Exercise
Reproduce the lines below exactly. Skip images.

Extracted page text data
^^^^
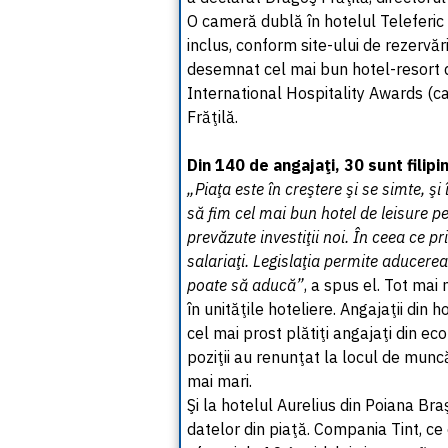
O cameră dublă în hotelul Teleferic 
inclus, conform site-ului de rezervăr
desemnat cel mai bun hotel-resort d
International Hospitality Awards (care
Frăţilă.
Din 140 de angajaţi, 30 sunt filipi
„Piaţa este în creştere şi se simte,
să fim cel mai bun hotel de leisure p
prevăzute investiţii noi. În ceea ce pr
salariaţi. Legislaţia permite aducerea 
poate să aducă”
, a spus el. Tot mai
în unităţile hoteliere. Angajaţii din h
cel mai prost plătiţi angajaţi din e
poziţii au renunţat la locul de muncă 
mai mari.
Şi la hotelul Aurelius din Poiana Braş
datelor din piaţă. Compania Tint, ce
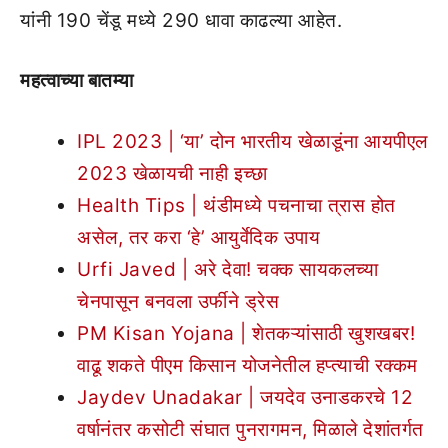
यांनी 190 चेंडू मध्ये 290 धावा काढल्या आहेत.
महत्वाच्या बातम्या
IPL 2023 | ‘या’ दोन भारतीय खेळाडूंना आयपीएल
2023 खेळायची नाही इच्छा
Health Tips | थंडीमध्ये पचनाचा त्रास होत
असेल, तर करा ‘हे’ आयुर्वेदिक उपाय
Urfi Javed | अरे देवा! चक्क सायकलच्या
चेनपासून बनवला उर्फीने ड्रेस
PM Kisan Yojana | शेतकऱ्यांसाठी खुशखबर!
वाढू शकते पीएम किसान योजनेतील हप्त्याची रक्कम
Jaydev Unadakar | जयदेव उनाडकरचे 12
वर्षानंतर कसोटी संघात पुनरागमन, मिळाले देशांतर्गत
^^^^
Answer to this task
O cameră dublă în hotelul Teleferic 
inclus, conform site-ului de rezervăr
desemnat cel mai bun hotel-resort d
International Hospitality Awards (care
Frăţilă.
Din 140 de angajaţi, 30 sunt filipi
„Piaţa este în creştere şi se simte,
să fim cel mai bun hotel de leisure p
prevăzute investiţii noi. În ceea ce pr
salariaţi. Legislaţia permite aducerea 
poate să aducă”
, a spus el. Tot mai
în unităţile hoteliere. Angajaţii din h
cel mai prost plătiţi angajaţi din e
poziţii au renunţat la locul de muncă 
mai mari.
Şi la hotelul Aurelius din Poiana Braş
datelor din piaţă. Compania Tint, ce
यांनी 190 चेंडू मध्ये 290 धावा काढल्या आहेत.
महत्वाच्या बातम्या
IPL 2023 | ‘या’ दोन भारतीय खेळाडूंना आयपीएल
2023 खेळायची नाही इच्छा
Health Tips | थंडीमध्ये पचनाचा त्रास होत
असेल, तर करा ‘हे’ आयुर्वेदिक उपाय
Urfi Javed | अरे देवा! चक्क सायकलच्या
चेनपासून बनवला उर्फीने ड्रेस
PM Kisan Yojana | शेतकऱ्यांसाठी खुशखबर!
वाढू शकते पीएम किसान योजनेतील हप्त्याची रक्कम
Jaydev Unadakar | जयदेव उनाडकरचे 12
वर्षानंतर कसोटी संघात पुनरागमन, मिळाले देशांतर्गत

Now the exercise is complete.